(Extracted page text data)
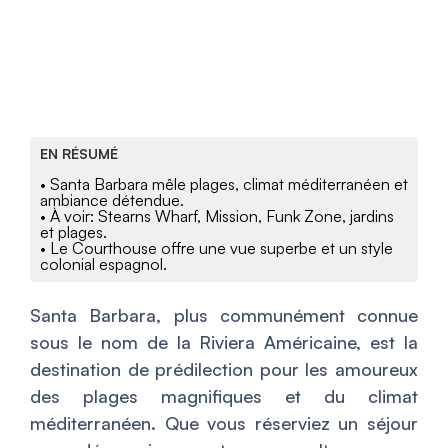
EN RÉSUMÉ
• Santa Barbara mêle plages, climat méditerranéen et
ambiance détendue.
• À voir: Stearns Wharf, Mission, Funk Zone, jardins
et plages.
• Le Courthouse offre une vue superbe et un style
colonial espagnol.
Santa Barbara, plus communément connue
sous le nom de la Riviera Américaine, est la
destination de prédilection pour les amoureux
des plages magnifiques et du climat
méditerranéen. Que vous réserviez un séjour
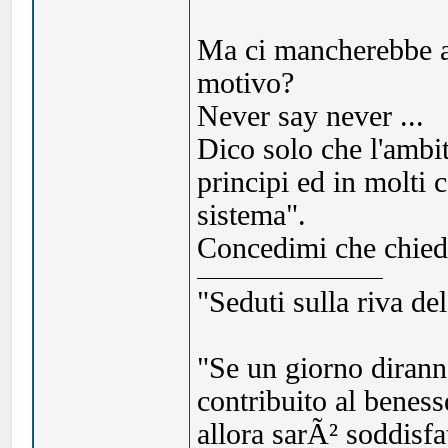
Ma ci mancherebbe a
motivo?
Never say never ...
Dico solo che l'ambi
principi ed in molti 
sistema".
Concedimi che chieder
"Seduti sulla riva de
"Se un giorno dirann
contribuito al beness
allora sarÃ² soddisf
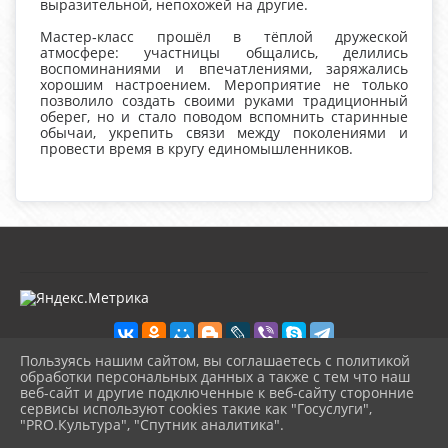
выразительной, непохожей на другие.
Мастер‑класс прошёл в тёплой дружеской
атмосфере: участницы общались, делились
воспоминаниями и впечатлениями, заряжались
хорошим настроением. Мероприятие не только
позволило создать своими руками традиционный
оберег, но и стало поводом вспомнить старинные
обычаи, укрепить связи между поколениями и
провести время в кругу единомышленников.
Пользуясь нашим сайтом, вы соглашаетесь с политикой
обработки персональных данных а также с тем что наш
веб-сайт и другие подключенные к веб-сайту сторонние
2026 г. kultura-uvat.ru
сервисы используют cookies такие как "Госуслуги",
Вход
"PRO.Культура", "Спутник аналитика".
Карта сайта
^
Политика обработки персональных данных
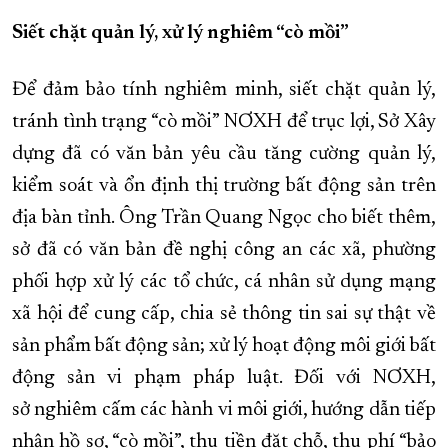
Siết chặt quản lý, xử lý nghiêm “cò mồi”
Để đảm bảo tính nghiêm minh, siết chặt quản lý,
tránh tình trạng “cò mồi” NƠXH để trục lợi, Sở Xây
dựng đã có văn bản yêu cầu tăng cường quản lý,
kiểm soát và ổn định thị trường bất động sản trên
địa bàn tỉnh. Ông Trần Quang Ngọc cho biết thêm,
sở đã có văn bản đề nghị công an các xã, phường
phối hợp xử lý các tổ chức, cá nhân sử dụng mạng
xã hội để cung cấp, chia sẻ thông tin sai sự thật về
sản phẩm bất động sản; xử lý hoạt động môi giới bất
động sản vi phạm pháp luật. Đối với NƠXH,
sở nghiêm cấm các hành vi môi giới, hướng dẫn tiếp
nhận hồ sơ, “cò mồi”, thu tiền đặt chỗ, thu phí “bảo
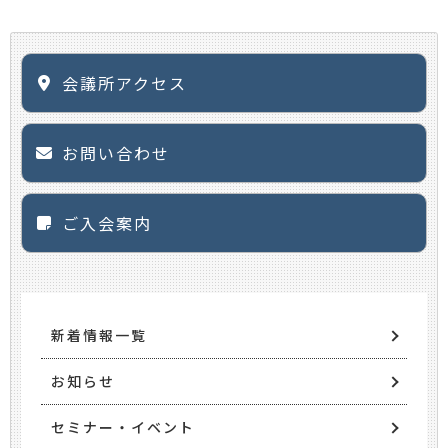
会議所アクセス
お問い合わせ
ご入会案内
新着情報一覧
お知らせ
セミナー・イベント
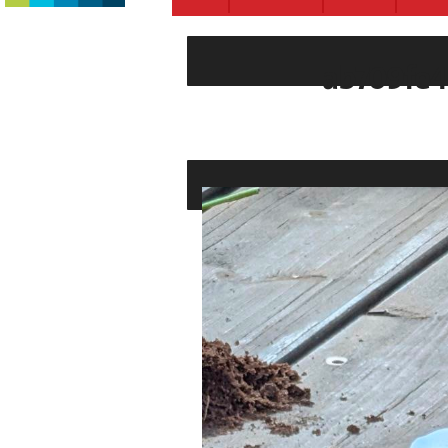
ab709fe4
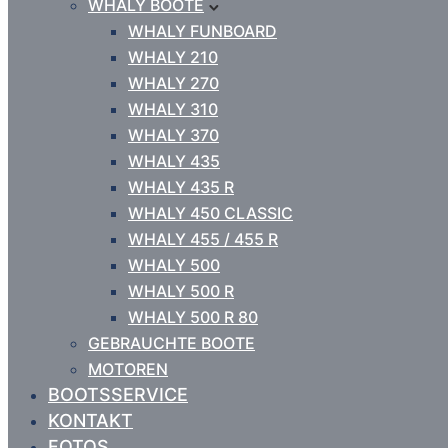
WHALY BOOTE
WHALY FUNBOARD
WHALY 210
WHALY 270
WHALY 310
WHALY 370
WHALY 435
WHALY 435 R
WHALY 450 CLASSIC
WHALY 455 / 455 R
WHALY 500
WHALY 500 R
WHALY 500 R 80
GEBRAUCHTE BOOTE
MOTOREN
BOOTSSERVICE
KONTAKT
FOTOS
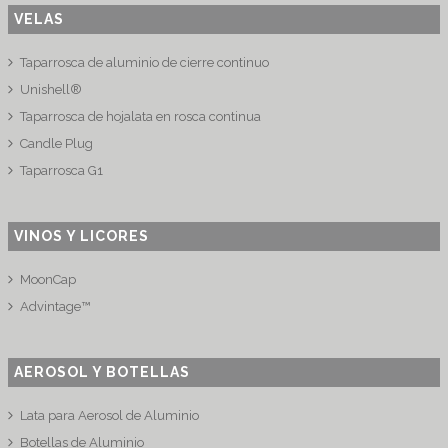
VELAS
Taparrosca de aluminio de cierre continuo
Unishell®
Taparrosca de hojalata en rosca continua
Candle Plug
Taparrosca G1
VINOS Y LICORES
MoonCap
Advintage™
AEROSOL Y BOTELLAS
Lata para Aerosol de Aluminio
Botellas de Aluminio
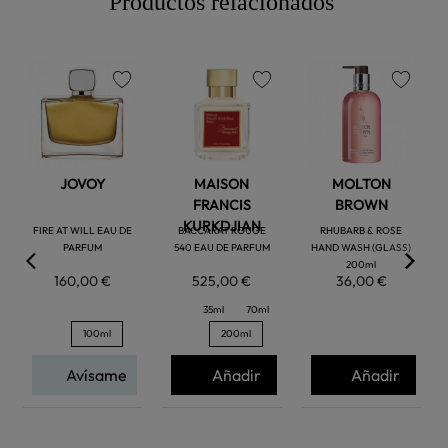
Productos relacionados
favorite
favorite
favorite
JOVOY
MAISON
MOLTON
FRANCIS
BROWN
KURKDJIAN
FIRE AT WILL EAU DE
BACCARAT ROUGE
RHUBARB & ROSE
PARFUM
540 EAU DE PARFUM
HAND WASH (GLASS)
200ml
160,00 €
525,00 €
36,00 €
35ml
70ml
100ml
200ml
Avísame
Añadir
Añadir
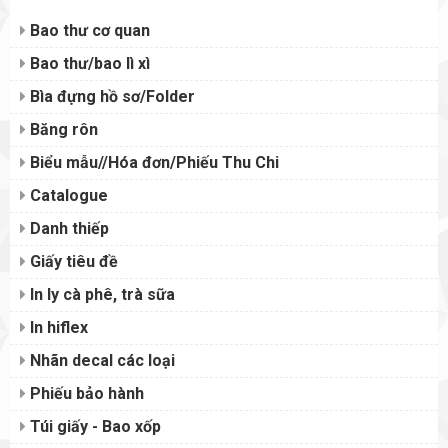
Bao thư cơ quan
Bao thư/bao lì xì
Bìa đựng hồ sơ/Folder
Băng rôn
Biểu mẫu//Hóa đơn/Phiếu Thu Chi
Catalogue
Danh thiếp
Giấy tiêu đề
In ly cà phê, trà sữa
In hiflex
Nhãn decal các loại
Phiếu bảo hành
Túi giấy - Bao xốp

---

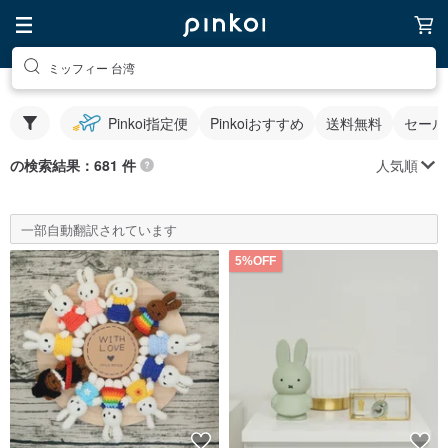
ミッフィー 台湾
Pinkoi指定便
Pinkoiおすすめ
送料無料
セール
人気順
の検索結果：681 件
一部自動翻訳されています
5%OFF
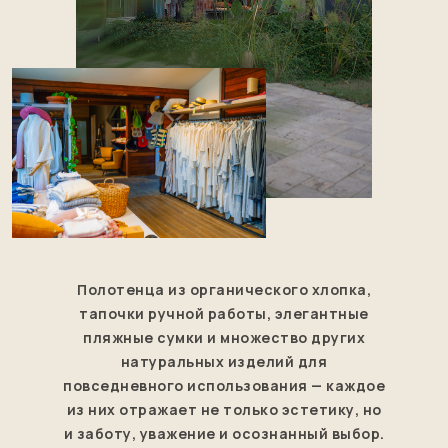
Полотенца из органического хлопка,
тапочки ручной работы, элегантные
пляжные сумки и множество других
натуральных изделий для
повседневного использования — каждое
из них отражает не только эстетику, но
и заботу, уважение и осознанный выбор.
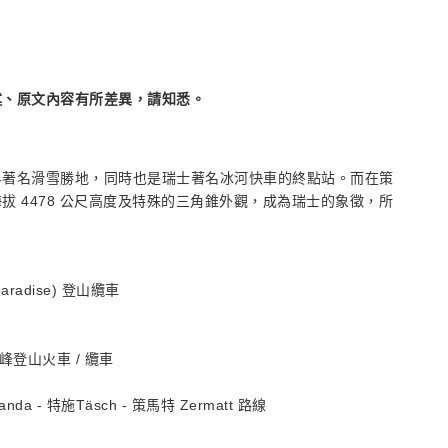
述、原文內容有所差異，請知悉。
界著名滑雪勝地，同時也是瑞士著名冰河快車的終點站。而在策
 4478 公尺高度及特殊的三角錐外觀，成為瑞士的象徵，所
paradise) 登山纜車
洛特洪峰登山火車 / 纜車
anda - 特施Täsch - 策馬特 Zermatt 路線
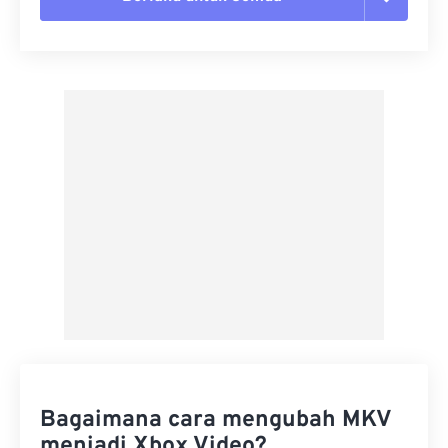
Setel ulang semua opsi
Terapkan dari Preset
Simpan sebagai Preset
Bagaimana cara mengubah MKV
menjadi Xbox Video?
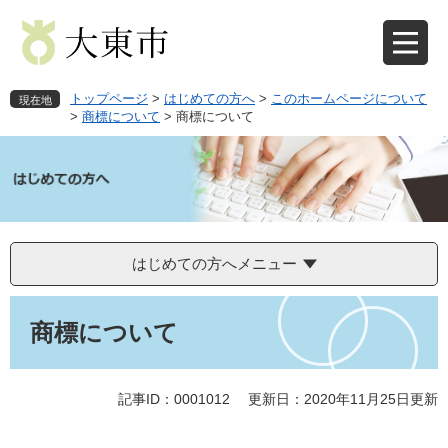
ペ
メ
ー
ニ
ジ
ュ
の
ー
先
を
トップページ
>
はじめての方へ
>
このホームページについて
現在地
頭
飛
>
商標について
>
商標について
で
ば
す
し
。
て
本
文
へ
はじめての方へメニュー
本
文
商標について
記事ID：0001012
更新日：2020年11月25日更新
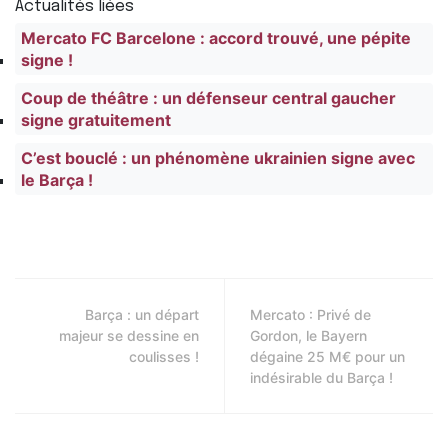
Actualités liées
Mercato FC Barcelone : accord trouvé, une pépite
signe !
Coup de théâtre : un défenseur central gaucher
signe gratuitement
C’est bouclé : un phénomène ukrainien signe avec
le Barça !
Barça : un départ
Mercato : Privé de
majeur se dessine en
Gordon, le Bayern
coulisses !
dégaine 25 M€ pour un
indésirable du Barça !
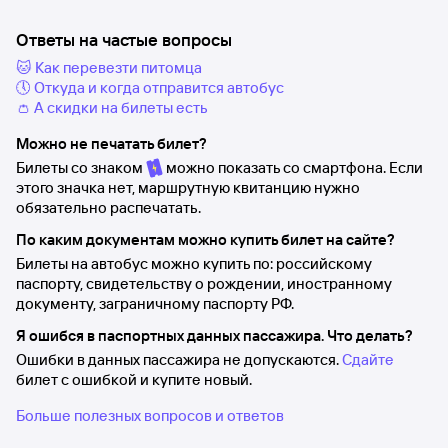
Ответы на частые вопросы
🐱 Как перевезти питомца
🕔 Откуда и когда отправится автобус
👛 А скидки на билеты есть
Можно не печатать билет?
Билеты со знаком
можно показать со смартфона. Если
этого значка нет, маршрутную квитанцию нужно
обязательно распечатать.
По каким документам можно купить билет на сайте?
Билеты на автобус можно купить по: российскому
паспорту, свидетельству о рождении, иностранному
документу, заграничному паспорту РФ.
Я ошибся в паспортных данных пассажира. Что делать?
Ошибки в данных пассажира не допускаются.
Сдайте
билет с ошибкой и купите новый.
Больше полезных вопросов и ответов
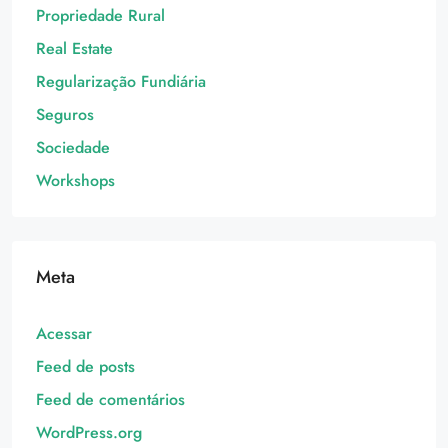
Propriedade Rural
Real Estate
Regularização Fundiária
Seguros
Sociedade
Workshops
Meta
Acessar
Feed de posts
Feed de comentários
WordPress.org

TASK REQUIREMENTS: In the data above, find the line containing "этого значка нет, маршрутную квитанцию нужно" and the line containing "WordPress.org". Copy exactly the stretch from the first through the second, both included, leaving out any picture.

RESPONSE BELOW:
этого значка нет, маршрутную квитанцию нужно
обязательно распечатать.
По каким документам можно купить билет на сайте?
Билеты на автобус можно купить по: российскому
паспорту, свидетельству о рождении, иностранному
документу, заграничному паспорту РФ.
Я ошибся в паспортных данных пассажира. Что делать?
Ошибки в данных пассажира не допускаются.
Сдайте
билет с ошибкой и купите новый.
Больше полезных вопросов и ответов
Propriedade Rural
Real Estate
Regularização Fundiária
Seguros
Sociedade
Workshops
Meta
Acessar
Feed de posts
Feed de comentários
WordPress.org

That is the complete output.